* About this exercise *
Could you give the listing again exactly, without its pictures?

* Entries provided *

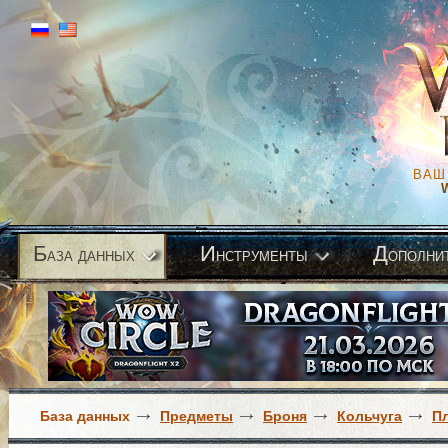
ВАШ
Б
И
Д
аза данных
нструменты
ополни
База данных
Предметы
Броня
Кольчуга
П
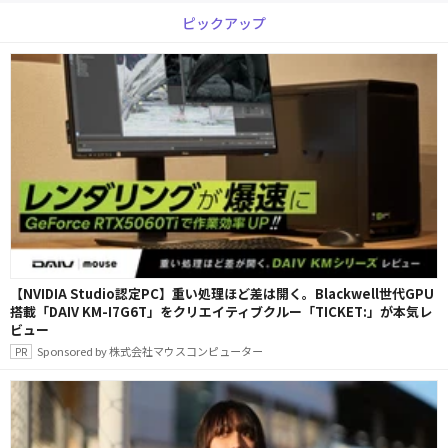
ピックアップ
【NVIDIA Studio認定PC】重い処理ほど差は開く。Blackwell世代GPU
搭載「DAIV KM-I7G6T」をクリエイティブクルー「TICKET:」が本気レ
ビュー
Sponsored by 株式会社マウスコンピューター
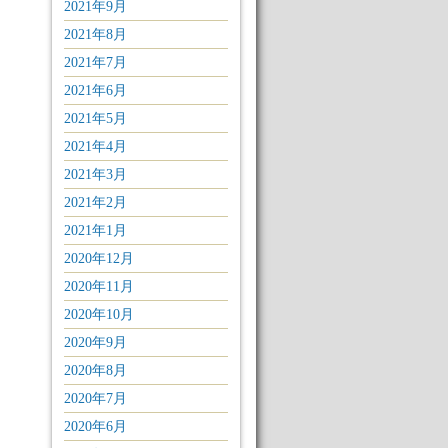
2021年9月
2021年8月
2021年7月
2021年6月
2021年5月
2021年4月
2021年3月
2021年2月
2021年1月
2020年12月
2020年11月
2020年10月
2020年9月
2020年8月
2020年7月
2020年6月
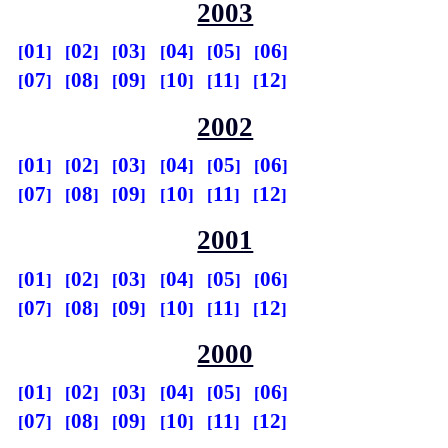
2003
01
02
03
04
05
06
07
08
09
10
11
12
2002
01
02
03
04
05
06
07
08
09
10
11
12
2001
01
02
03
04
05
06
07
08
09
10
11
12
2000
01
02
03
04
05
06
07
08
09
10
11
12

* Response for this exercise *
ВАШ
Б
И
Д
аза данных
нструменты
ополни
База данных
Предметы
Броня
Кольчуга
П
ピックアップ
【NVIDIA Studio認定PC】重い処理ほど差は開く。Blackwell世代GPU
搭載「DAIV KM-I7G6T」をクリエイティブクルー「TICKET:」が本気レ
ビュー
Sponsored by 株式会社マウスコンピューター
2021年9月
2021年8月
2021年7月
2021年6月
2021年5月
2021年4月
2021年3月
2021年2月
2021年1月
2020年12月
2020年11月
2020年10月
2020年9月
2020年8月
2020年7月
2020年6月
2003
01
02
03
04
05
06
07
08
09
10
11
12
2002
01
02
03
04
05
06
07
08
09
10
11
12
2001
01
02
03
04
05
06
07
08
09
10
11
12
2000
01
02
03
04
05
06
07
08
09
10
11
12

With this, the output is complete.